*Work instruction:* Print the entries below word for word; the pictures stay out of your copy.
*** Opening of Data listing ***
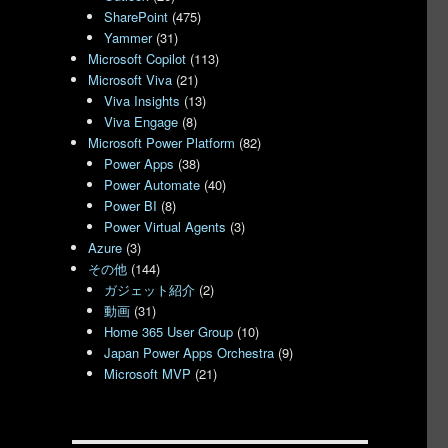
SharePoint
(475)
Yammer
(31)
Microsoft Copilot
(113)
Microsoft Viva
(21)
Viva Insights
(13)
Viva Engage
(8)
Microsoft Power Platform
(82)
Power Apps
(38)
Power Automate
(40)
Power BI
(8)
Power Virtual Agents
(3)
Azure
(3)
その他
(144)
ガジェット紹介
(2)
動画
(31)
Home 365 User Group
(10)
Japan Power Apps Orchestra
(9)
Microsoft MVP
(21)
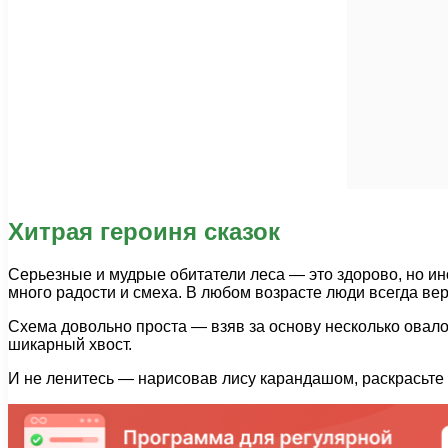
Хитрая героиня сказок
Серьезные и мудрые обитатели леса — это здорово, но ино
много радости и смеха. В любом возрасте люди всегда ве
Схема довольно проста — взяв за основу несколько овало
шикарный хвост.
И не ленитесь — нарисовав лису карандашом, раскрасьте 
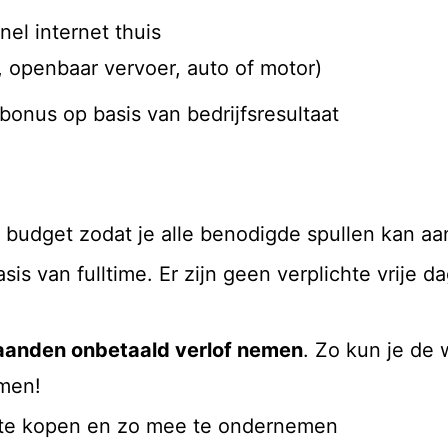
nel internet thuis
s, openbaar vervoer, auto of motor)
 bonus op basis van bedrijfsresultaat
 budget zodat je alle benodigde spullen kan aa
sis van fulltime. Er zijn geen verplichte vrije d
maanden onbetaald verlof nemen
. Zo kun je de 
omen!
 te kopen en zo mee te ondernemen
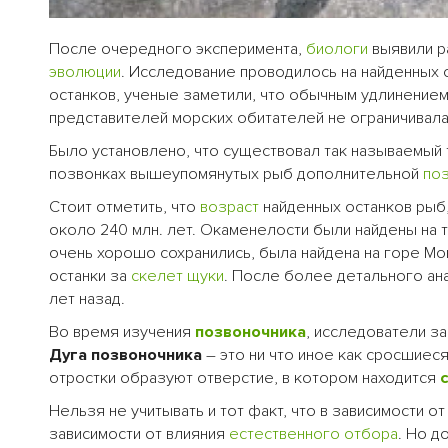
После очередного эксперимента,
биологи
выявили р
эволюции
. Исследование проводилось на найденных 
останков, ученые заметили, что обычным удлинением
представителей морских обитателей не ограничивала
Было установлено, что существовал так называемый 
позвонках вышеупомянутых рыб дополнительной
по
Стоит отметить, что
возраст
найденных останков рыб,
около 240 млн. лет. Окаменелости были найдены на т
очень хорошо сохранились, была найдена на горе Мо
останки за
скелет
щуки
. После более детального ан
лет назад.
Во время изучения
позвоночника
, исследователи за
Дуга позвоночника
– это ни что иное как сросшиес
отростки образуют отверстие, в котором находится
Нельзя не учитывать и тот факт, что в зависимости о
зависимости от влияния
естественного отбора
. Но д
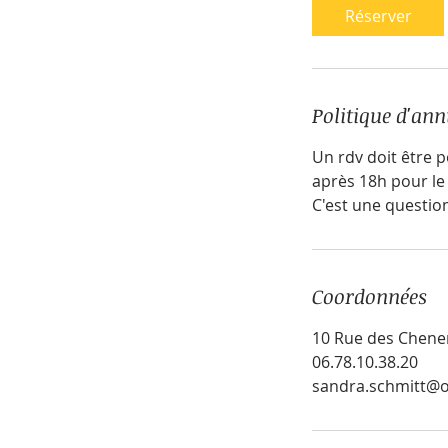
y
Réserver
s
Politique d'ann
Un rdv doit être p
après 18h pour le
C'est une questio
Coordonnées
10 Rue des Chener
06.78.10.38.20
sandra.schmitt@o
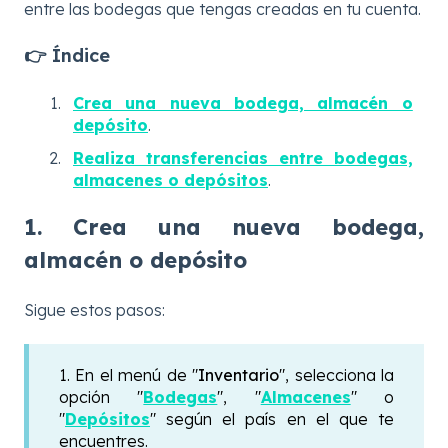
entre las bodegas que tengas creadas en tu cuenta.
👉 Índice
Crea una nueva bodega, almacén o
depósito
.
Realiza transferencias entre bodegas,
almacenes o depósitos
.
1. Crea una nueva bodega,
almacén o depósito
Sigue estos pasos:
1. En el menú
de "
Inventario
", selecciona la
opción "
Bodegas
", "
Almacenes
" o
"
Depósitos
" según el país en el que te
encuentres.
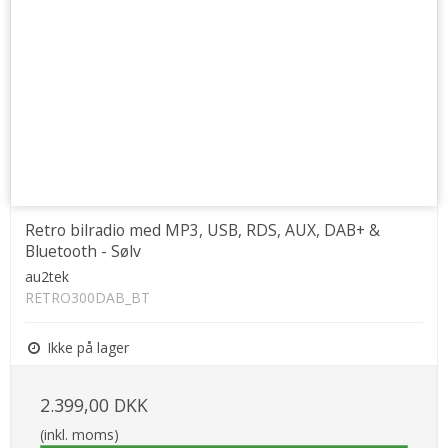
Retro bilradio med MP3, USB, RDS, AUX, DAB+ &
Bluetooth - Sølv
au2tek
RETRO300DAB_BT
Ikke på lager
2.399,00 DKK
(inkl. moms)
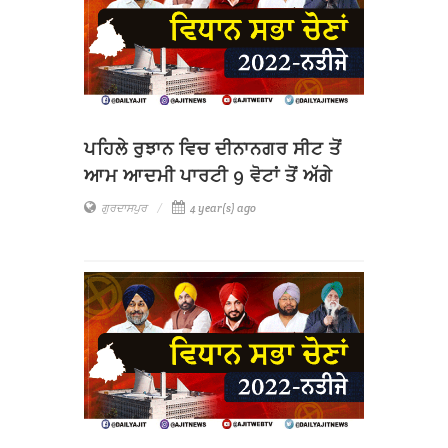
ਪਹਿਲੇ ਰੁਝਾਨ ਵਿਚ ਦੀਨਾਨਗਰ ਸੀਟ ਤੋਂ
ਆਮ ਆਦਮੀ ਪਾਰਟੀ 9 ਵੋਟਾਂ ਤੋਂ ਅੱਗੇ
ਗੁਰਦਾਸਪੁਰ
4 year(s) ago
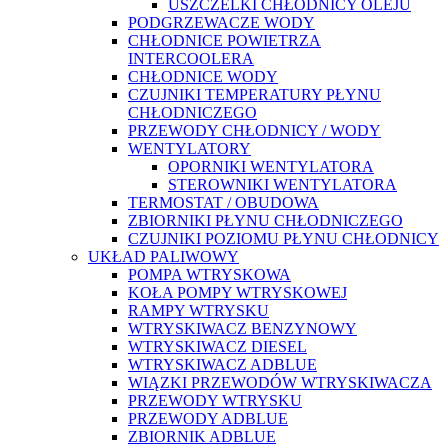
USZCZELKI CHŁODNICY OLEJU
PODGRZEWACZE WODY
CHŁODNICE POWIETRZA
INTERCOOLERA
CHŁODNICE WODY
CZUJNIKI TEMPERATURY PŁYNU
CHŁODNICZEGO
PRZEWODY CHŁODNICY / WODY
WENTYLATORY
OPORNIKI WENTYLATORA
STEROWNIKI WENTYLATORA
TERMOSTAT / OBUDOWA
ZBIORNIKI PŁYNU CHŁODNICZEGO
CZUJNIKI POZIOMU PŁYNU CHŁODNICY
UKŁAD PALIWOWY
POMPA WTRYSKOWA
KOŁA POMPY WTRYSKOWEJ
RAMPY WTRYSKU
WTRYSKIWACZ BENZYNOWY
WTRYSKIWACZ DIESEL
WTRYSKIWACZ ADBLUE
WIĄZKI PRZEWODÓW WTRYSKIWACZA
PRZEWODY WTRYSKU
PRZEWODY ADBLUE
ZBIORNIK ADBLUE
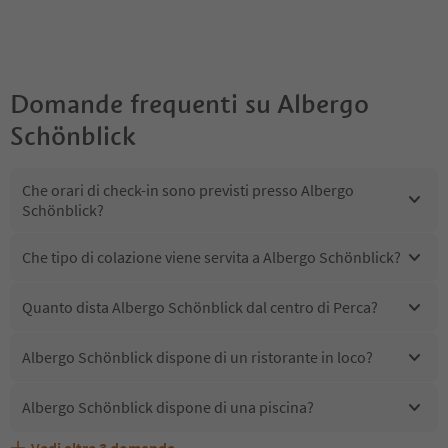
Domande frequenti su
Albergo
Schönblick
Che orari di check-in sono previsti presso Albergo
Schönblick?
Che tipo di colazione viene servita a Albergo Schönblick?
Quanto dista Albergo Schönblick dal centro di Perca?
Albergo Schönblick dispone di un ristorante in loco?
Albergo Schönblick dispone di una piscina?
Vedi altre
3
domande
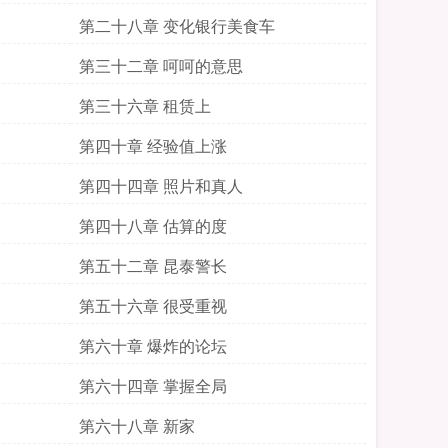
第二十八章 变化银行美食车
第三十二章 呵呵的意思
第三十六章 租赁上
第四十章 经验值上涨
第四十四章 照片和真人
第四十八章 估算的度
第五十二章 昆泰警长
第五十六章 很受重视
第六十章 爆炸的论坛
第六十四章 掌握全局
第六十八章 新家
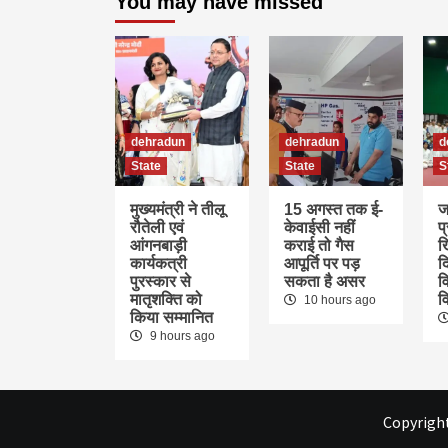
You may have missed
dehradun
dehradun
d
State
State
S
मुख्यमंत्री ने तीलू
15 अगस्त तक ई-
ज
रौतेली एवं
केवाईसी नहीं
प
आंगनबाड़ी
कराई तो गैस
ख
कार्यकत्री
आपूर्ति पर पड़
द
पुरस्कार से
सकता है असर
वि
मातृशक्ति को
व
10 hours ago
किया सम्मानित
9 hours ago
Copyright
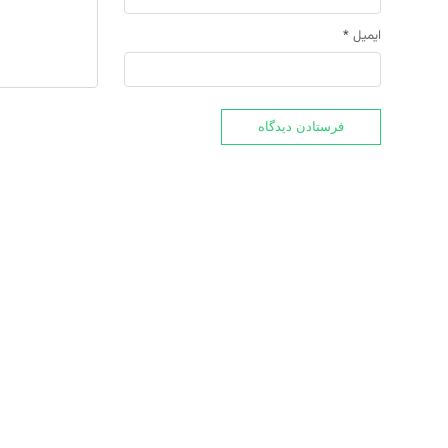
ایمیل
*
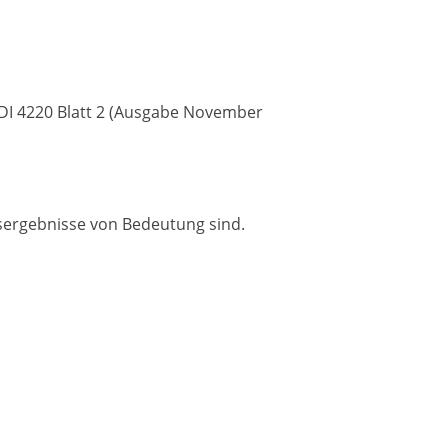
VDI 4220 Blatt 2 (Ausgabe November
ssergebnisse von Bedeutung sind.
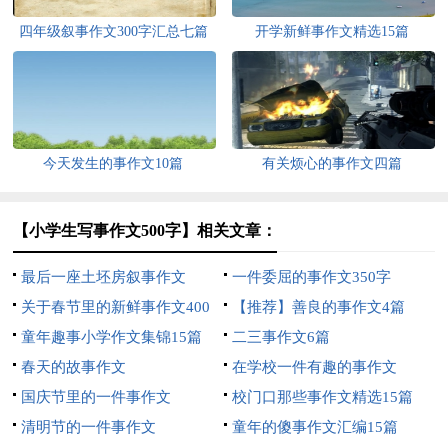
四年级叙事作文300字汇总七篇
开学新鲜事作文精选15篇
今天发生的事作文10篇
有关烦心的事作文四篇
【小学生写事作文500字】相关文章：
最后一座土坯房叙事作文
一件委屈的事作文350字
关于春节里的新鲜事作文400
【推荐】善良的事作文4篇
字汇编10篇
童年趣事小学作文集锦15篇
二三事作文6篇
春天的故事作文
在学校一件有趣的事作文
国庆节里的一件事作文
校门口那些事作文精选15篇
清明节的一件事作文
童年的傻事作文汇编15篇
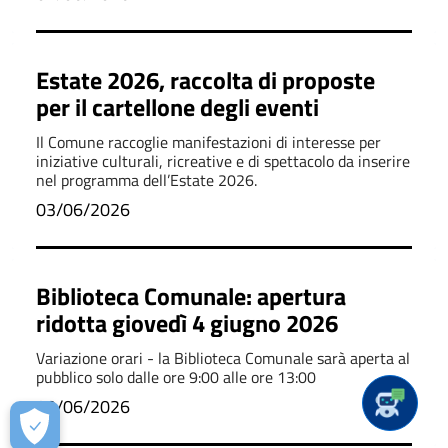
Estate 2026, raccolta di proposte
per il cartellone degli eventi
Il Comune raccoglie manifestazioni di interesse per
iniziative culturali, ricreative e di spettacolo da inserire
nel programma dell’Estate 2026.
03/06/2026
Biblioteca Comunale: apertura
ridotta giovedì 4 giugno 2026
Variazione orari - la Biblioteca Comunale sarà aperta al
pubblico solo dalle ore 9:00 alle ore 13:00
03/06/2026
*** Close of Data listing ***
*Task response:*
SharePoint
(475)
Yammer
(31)
Microsoft Copilot
(113)
Microsoft Viva
(21)
Viva Insights
(13)
Viva Engage
(8)
Microsoft Power Platform
(82)
Power Apps
(38)
Power Automate
(40)
Power BI
(8)
Power Virtual Agents
(3)
Azure
(3)
その他
(144)
ガジェット紹介
(2)
動画
(31)
Home 365 User Group
(10)
Japan Power Apps Orchestra
(9)
Microsoft MVP
(21)
Хитрая героиня сказок
Серьезные и мудрые обитатели леса — это здорово, но ино
много радости и смеха. В любом возрасте люди всегда ве
Схема довольно проста — взяв за основу несколько овало
шикарный хвост.
И не ленитесь — нарисовав лису карандашом, раскрасьте 
nel internet thuis
s, openbaar vervoer, auto of motor)
 bonus op basis van bedrijfsresultaat
 budget zodat je alle benodigde spullen kan aa
sis van fulltime. Er zijn geen verplichte vrije d
maanden onbetaald verlof nemen
. Zo kun je de 
omen!
 te kopen en zo mee te ondernemen
После очередного эксперимента,
биологи
выявили р
эволюции
. Исследование проводилось на найденных 
останков, ученые заметили, что обычным удлинением
представителей морских обитателей не ограничивала
Было установлено, что существовал так называемый 
позвонках вышеупомянутых рыб дополнительной
по
Стоит отметить, что
возраст
найденных останков рыб,
около 240 млн. лет. Окаменелости были найдены на т
очень хорошо сохранились, была найдена на горе Мо
останки за
скелет
щуки
. После более детального ан
лет назад.
Во время изучения
позвоночника
, исследователи за
Дуга позвоночника
– это ни что иное как сросшиес
отростки образуют отверстие, в котором находится
Нельзя не учитывать и тот факт, что в зависимости о
зависимости от влияния
естественного отбора
. Но д
y
Réserver
s
Politique d'ann
Un rdv doit être p
après 18h pour le
C'est une questio
Coordonnées
10 Rue des Chener
06.78.10.38.20
sandra.schmitt@o
entre las bodegas que tengas creadas en tu cuenta.
👉 Índice
Crea una nueva bodega, almacén o
depósito
.
Realiza transferencias entre bodegas,
almacenes o depósitos
.
1. Crea una nueva bodega,
almacén o depósito
Sigue estos pasos:
1. En el menú
de "
Inventario
", selecciona la
opción "
Bodegas
", "
Almacenes
" o
"
Depósitos
" según el país en el que te
encuentres.
Retro bilradio med MP3, USB, RDS, AUX, DAB+ &
Bluetooth - Sølv
au2tek
RETRO300DAB_BT
Ikke på lager
2.399,00 DKK
(inkl. moms)
ਪਹਿਲੇ ਰੁਝਾਨ ਵਿਚ ਦੀਨਾਨਗਰ ਸੀਟ ਤੋਂ
ਆਮ ਆਦਮੀ ਪਾਰਟੀ 9 ਵੋਟਾਂ ਤੋਂ ਅੱਗੇ
ਗੁਰਦਾਸਪੁਰ
4 year(s) ago
USZCZELKI CHŁODNICY OLEJU
PODGRZEWACZE WODY
CHŁODNICE POWIETRZA
INTERCOOLERA
CHŁODNICE WODY
CZUJNIKI TEMPERATURY PŁYNU
CHŁODNICZEGO
PRZEWODY CHŁODNICY / WODY
WENTYLATORY
OPORNIKI WENTYLATORA
STEROWNIKI WENTYLATORA
TERMOSTAT / OBUDOWA
ZBIORNIKI PŁYNU CHŁODNICZEGO
CZUJNIKI POZIOMU PŁYNU CHŁODNICY
UKŁAD PALIWOWY
POMPA WTRYSKOWA
KOŁA POMPY WTRYSKOWEJ
RAMPY WTRYSKU
WTRYSKIWACZ BENZYNOWY
WTRYSKIWACZ DIESEL
WTRYSKIWACZ ADBLUE
WIĄZKI PRZEWODÓW WTRYSKIWACZA
PRZEWODY WTRYSKU
PRZEWODY ADBLUE
ZBIORNIK ADBLUE
Domande frequenti su
Albergo
Schönblick
Che orari di check-in sono previsti presso Albergo
Schönblick?
Che tipo di colazione viene servita a Albergo Schönblick?
Quanto dista Albergo Schönblick dal centro di Perca?
Albergo Schönblick dispone di un ristorante in loco?
Albergo Schönblick dispone di una piscina?
Vedi altre
3
domande
第二十八章 变化银行美食车
第三十二章 呵呵的意思
第三十六章 租赁上
第四十章 经验值上涨
第四十四章 照片和真人
第四十八章 估算的度
第五十二章 昆泰警长
第五十六章 很受重视
第六十章 爆炸的论坛
第六十四章 掌握全局
第六十八章 新家
You may have missed
dehradun
dehradun
d
State
State
S
मुख्यमंत्री ने तीलू
15 अगस्त तक ई-
ज
रौतेली एवं
केवाईसी नहीं
प
आंगनबाड़ी
कराई तो गैस
ख
कार्यकत्री
आपूर्ति पर पड़
द
पुरस्कार से
सकता है असर
वि
मातृशक्ति को
व
10 hours ago
किया सम्मानित
9 hours ago
Copyright
ایمیل
*
VDI 4220 Blatt 2 (Ausgabe November
ssergebnisse von Bedeutung sind.
四年级叙事作文300字汇总七篇
开学新鲜事作文精选15篇
今天发生的事作文10篇
有关烦心的事作文四篇
【小学生写事作文500字】相关文章：
最后一座土坯房叙事作文
一件委屈的事作文350字
关于春节里的新鲜事作文400
【推荐】善良的事作文4篇
字汇编10篇
童年趣事小学作文集锦15篇
二三事作文6篇
春天的故事作文
在学校一件有趣的事作文
国庆节里的一件事作文
校门口那些事作文精选15篇
清明节的一件事作文
童年的傻事作文汇编15篇
Estate 2026, raccolta di proposte
per il cartellone degli eventi
Il Comune raccoglie manifestazioni di interesse per
iniziative culturali, ricreative e di spettacolo da inserire
nel programma dell’Estate 2026.
03/06/2026
Biblioteca Comunale: apertura
ridotta giovedì 4 giugno 2026
Variazione orari - la Biblioteca Comunale sarà aperta al
pubblico solo dalle ore 9:00 alle ore 13:00
03/06/2026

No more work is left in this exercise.